The Quest for Anticancer Vaccines: Deciphering the Fine-Epitope Specificity of Cancer-Related Monoclonal Antibodies by Combining Microarray Screening and Saturation Transfer Difference NMR

Scientific Fields
Diseases
Organisms
Applications
Technique

Published in Journal of the American Chemical Society - 22 Sep 2015

Coelho H, Matsushita T, Artigas G, Hinou H, Cañada FJ, Lo-Man R, Leclerc C, Cabrita EJ, Jiménez-Barbero J, Nishimura S, Garcia-Martín F, Marcelo F

Link to Pubmed [PMID] – 26366611

J. Am. Chem. Soc. 2015 Oct;137(39):12438-41

The identification of MUC1 tumor-associated Tn antigen (αGalpNAc1-O-Ser/Thr) has boosted the development of anticancer vaccines.
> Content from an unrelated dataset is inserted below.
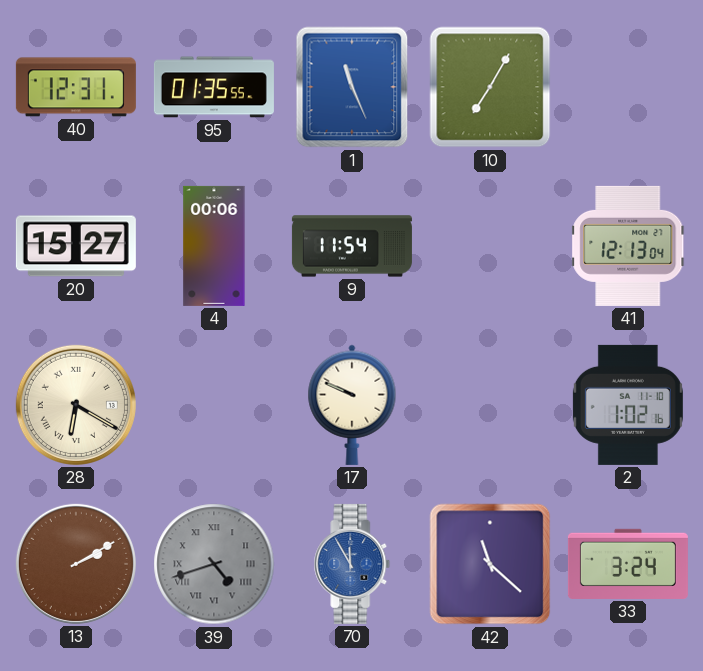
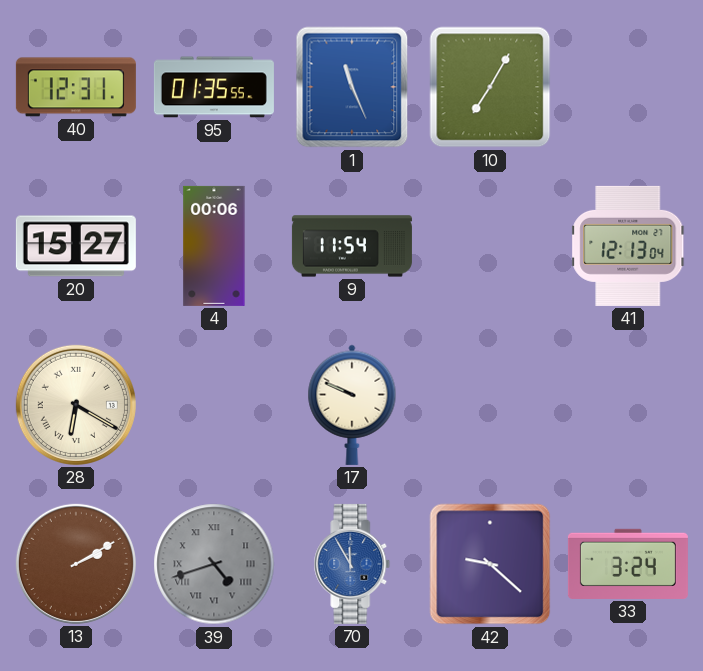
2: 1:02 -> none
42: 11:22 -> 9:22
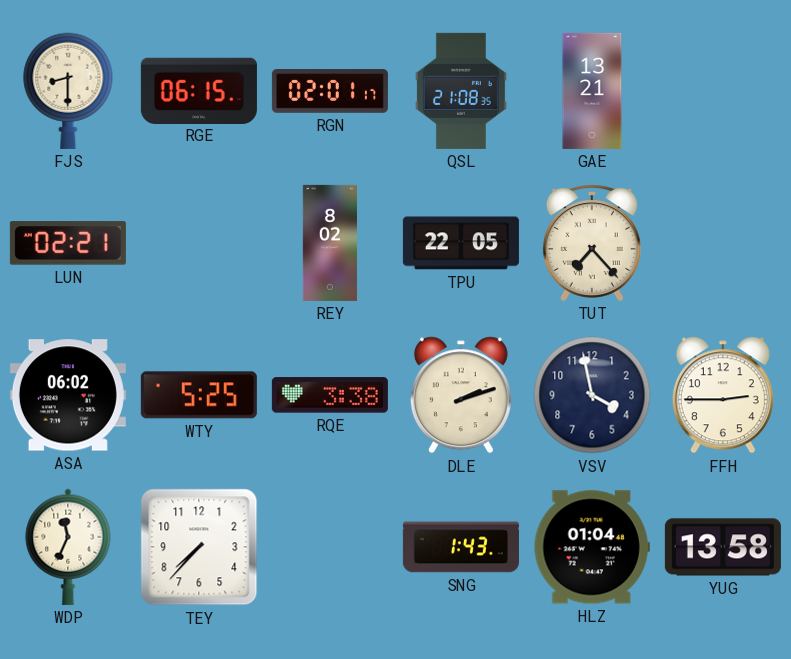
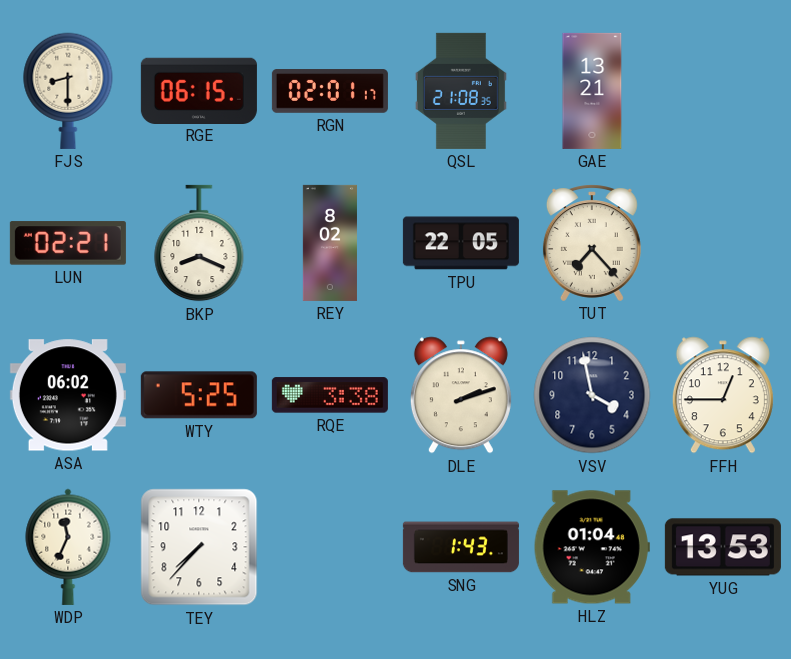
BKP: none -> 8:19
FFH: 2:45 -> 12:45
YUG: 13:58 -> 13:53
Combining microarrays and saturation transfer difference NMR, we have characterized the fine-epitope mapping of a MUC1 chemical library (naked and Tn-glycosylated) toward two families of cancer-related monoclonal antibodies (anti-MUC1 and anti-Tn mAbs). Anti-MUC1 mAbs clone VU-3C6 and VU-11E2 recognize naked MUC1-derived peptides and bind GalNAc in a peptide-sequence-dependent manner. In contrast, anti-Tn mAbs clone 8D4 and 14D6 mostly recognize the GalNAc and do not bind naked MUC1-derived peptides. These anti-Tn mAbs show a clear preference for glycopeptides containing the Tn-Ser antigen rather than the Tn-Thr analogue, stressing the role of the underlying amino acid (serine or threonine) in the binding process. The reported strategy can be employed, in general, to unveil the key minimal structural features that modulate antigen-antibody recognition, with particular relevance for the development of Tn-MUC1-based anticancer vaccines.